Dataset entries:
____________
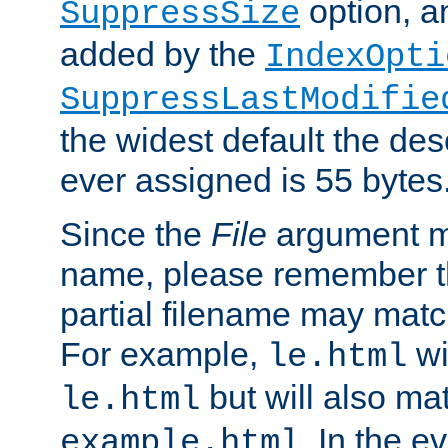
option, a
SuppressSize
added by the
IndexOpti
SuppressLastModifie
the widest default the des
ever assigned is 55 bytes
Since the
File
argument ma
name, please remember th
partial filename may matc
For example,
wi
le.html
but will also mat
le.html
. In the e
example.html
____________
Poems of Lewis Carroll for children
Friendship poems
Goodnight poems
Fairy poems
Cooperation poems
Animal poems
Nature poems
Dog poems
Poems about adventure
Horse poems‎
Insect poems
____________
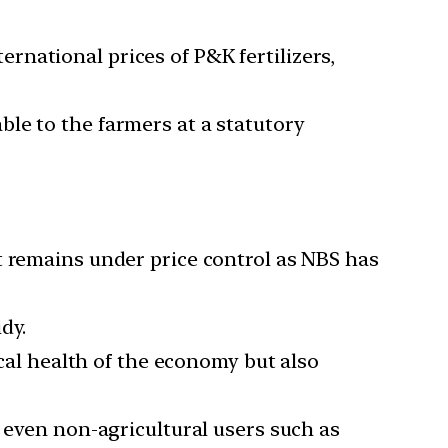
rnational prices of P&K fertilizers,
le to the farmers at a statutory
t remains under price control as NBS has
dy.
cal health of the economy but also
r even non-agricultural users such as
____________
▸ WHAT THIS TASK INVOLVES
Could you restate word for word the lines above, from the one that contains "added by the" through the one that contains "example.html", and no others?

▸ TASK OUTPUT
added by the
IndexOpti
SuppressLastModifie
the widest default the des
ever assigned is 55 bytes
Since the
File
argument ma
name, please remember th
partial filename may matc
For example,
wi
le.html
but will also mat
le.html
. In the e
example.html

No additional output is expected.